Les prix à la consommation ont continué de décroître de 0,1% en octobre pour le quatrième mois consécutif en France. L'inflation en rythme annuel s'établit désormais à 2,7%, contre 3% en septembre, selon les chiffres publiés jeudi par l'Institut national de la statistique et des études économiques. Le ralentissement de l'inflation s'explique par la baisse très marquée du cours du pétrole brut. Entre son cours le plus haut de juillet à 145 dollars et le niveau actuel (52 dollars le baril de brent à Londres mercredi), le baril de brut a perdu 64% de sa valeur. Même si cette baisse n'est pas entièrement répercutée à la pompe, au cours du mois d'octobre, le prix des carburants a tout de même reculé de 5,6% et celui des combustibles liquides de 8,7%. Globalement les prix de l'énergie ont chuté de 3,7% en octobre, précise l'Insee. Les prix des autres produits manufacturés ont également diminué de 0,1% en raison de la baisse des prix des automobiles neuves. «C'est la quatrième baisse consécutive, donc on est vraiment sur une tendance forte et récurrente», a affirmé la ministre de l'Economie, Christine Lagarde. «J'espère qu'on finira l'année [avec une inflation] nettement en dessous de 3%, et peut-être en dessous de 2,7%».
Cependant cette baisse des prix de l'énergie est quasiment compensée par de fortes hausses sur des produits de grande consommation. Les prix des produits frais grimpent de 3,6%, les coût liés au logement (loyer, eau et services d'enlèvement des ordures ménagères) s'adjugent 1,3%, les services de santé prennent 0,8%, les transports et les communications croissent de 0,6% et le secteur du prêt-à-porter, habillement et chaussures, augmente de 0,4% rapporte l'Insee. «Après un été où l'écoulement des produits frais aura été difficile», les prix des légumes frais flambent de 9,4% souligne l'Institut national de la statistique.

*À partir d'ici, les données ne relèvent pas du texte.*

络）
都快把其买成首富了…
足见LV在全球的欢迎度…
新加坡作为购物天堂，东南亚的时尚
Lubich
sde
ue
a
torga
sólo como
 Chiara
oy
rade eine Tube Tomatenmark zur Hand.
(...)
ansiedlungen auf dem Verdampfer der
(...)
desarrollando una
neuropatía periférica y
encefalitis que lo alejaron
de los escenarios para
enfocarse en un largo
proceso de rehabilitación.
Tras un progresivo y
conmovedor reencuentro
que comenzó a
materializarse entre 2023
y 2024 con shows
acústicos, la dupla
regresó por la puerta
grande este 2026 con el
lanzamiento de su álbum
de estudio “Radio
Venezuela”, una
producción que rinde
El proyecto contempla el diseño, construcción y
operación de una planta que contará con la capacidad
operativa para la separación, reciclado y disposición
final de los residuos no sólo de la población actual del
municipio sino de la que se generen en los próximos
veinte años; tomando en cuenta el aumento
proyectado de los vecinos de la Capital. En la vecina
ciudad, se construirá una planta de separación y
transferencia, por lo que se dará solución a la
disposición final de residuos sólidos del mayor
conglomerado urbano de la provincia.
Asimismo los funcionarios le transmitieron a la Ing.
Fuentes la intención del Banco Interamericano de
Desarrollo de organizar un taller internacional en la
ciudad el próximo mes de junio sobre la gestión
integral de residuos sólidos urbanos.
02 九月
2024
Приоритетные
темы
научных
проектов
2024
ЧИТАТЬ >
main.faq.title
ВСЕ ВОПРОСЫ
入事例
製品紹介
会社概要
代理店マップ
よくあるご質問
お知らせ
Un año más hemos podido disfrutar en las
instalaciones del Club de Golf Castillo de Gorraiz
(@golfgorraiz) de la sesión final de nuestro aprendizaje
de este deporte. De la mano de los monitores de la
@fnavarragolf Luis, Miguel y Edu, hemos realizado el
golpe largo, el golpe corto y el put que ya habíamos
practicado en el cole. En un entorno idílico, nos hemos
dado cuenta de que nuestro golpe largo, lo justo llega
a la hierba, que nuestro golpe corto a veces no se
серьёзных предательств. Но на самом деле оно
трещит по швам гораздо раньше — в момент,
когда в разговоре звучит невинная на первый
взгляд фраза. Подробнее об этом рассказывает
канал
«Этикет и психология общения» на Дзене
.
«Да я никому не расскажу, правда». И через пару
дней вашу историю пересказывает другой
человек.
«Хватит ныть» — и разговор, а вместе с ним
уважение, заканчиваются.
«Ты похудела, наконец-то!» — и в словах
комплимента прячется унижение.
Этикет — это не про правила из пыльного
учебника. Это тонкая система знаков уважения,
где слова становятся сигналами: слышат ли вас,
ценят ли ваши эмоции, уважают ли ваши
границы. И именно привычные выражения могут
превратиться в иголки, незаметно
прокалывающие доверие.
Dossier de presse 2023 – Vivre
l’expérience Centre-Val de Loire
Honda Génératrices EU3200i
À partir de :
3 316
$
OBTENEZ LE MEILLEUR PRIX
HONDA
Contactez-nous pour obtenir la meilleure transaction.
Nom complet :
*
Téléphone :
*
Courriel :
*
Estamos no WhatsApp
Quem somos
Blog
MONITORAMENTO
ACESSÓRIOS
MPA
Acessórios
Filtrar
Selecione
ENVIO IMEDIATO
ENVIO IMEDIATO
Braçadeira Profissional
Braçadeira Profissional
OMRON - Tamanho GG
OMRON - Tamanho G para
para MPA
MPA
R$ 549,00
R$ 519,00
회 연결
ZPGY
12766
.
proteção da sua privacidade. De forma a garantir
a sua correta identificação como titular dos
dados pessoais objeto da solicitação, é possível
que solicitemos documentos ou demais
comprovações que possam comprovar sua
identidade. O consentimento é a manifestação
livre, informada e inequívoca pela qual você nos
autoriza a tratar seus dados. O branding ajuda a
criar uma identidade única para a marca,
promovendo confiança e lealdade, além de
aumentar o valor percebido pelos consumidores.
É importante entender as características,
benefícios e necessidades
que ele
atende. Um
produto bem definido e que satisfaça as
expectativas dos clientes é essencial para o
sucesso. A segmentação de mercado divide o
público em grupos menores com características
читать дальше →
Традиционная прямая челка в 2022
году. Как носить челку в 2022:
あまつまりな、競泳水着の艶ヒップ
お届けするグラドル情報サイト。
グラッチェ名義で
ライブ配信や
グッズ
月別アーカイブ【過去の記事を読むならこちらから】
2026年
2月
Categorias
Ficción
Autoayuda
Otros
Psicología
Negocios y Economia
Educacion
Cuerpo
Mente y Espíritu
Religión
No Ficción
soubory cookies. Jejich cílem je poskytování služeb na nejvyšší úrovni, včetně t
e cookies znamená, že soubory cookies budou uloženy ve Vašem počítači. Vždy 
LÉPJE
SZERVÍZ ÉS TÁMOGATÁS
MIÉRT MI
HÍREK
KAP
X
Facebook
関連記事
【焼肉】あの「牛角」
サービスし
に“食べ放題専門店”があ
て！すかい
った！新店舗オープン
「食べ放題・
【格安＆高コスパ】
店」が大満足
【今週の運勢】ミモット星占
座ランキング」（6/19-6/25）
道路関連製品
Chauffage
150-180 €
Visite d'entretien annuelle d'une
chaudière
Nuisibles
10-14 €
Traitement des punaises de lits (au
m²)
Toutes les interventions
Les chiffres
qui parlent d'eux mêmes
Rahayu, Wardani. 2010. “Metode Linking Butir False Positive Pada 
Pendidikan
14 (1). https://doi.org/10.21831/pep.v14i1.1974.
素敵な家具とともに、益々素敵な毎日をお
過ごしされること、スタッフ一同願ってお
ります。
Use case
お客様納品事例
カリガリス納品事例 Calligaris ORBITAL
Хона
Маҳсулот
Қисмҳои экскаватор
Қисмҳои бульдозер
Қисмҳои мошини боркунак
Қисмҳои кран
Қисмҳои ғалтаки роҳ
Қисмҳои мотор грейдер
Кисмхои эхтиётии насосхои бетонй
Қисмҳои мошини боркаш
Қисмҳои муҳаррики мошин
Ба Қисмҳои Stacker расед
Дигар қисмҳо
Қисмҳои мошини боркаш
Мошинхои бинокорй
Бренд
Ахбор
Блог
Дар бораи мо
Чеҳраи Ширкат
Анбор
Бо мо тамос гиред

Christine Lagarde voit dans ce reflux des prix un soutien au pouvoir d'achat : «avec une inflation qui descend de manière régulière depuis quatre mois et dont tout laisse penser que ça va continuer dans les deux mois qui viennent, ça devrait soutenir la consommation». Reste que les consommateurs échaudés par la brusque hausse des matières premières en début d'année demeurent très prudents. Malgré la baisse des prix des carburants, le nombre de kilomètres parcourus en automobile par les Français recule de 1,5% selon la société d'études économiques, BIPE. La baisse des prix est aujourd'hui «la seule bonne nouvelle» dans un environnement économique très sombre, juge de son côté Alexander Law, du cabinet Xerfi. La conjoncture pousse les ménages à réduire leurs dépenses par crainte de l'avenir.
L'Insee publiera vendredi les chiffres de la croissance au troisième trimestre qui devrait confirmer que la France est en récession, même si le gouvernement refuse d'employer ce terme.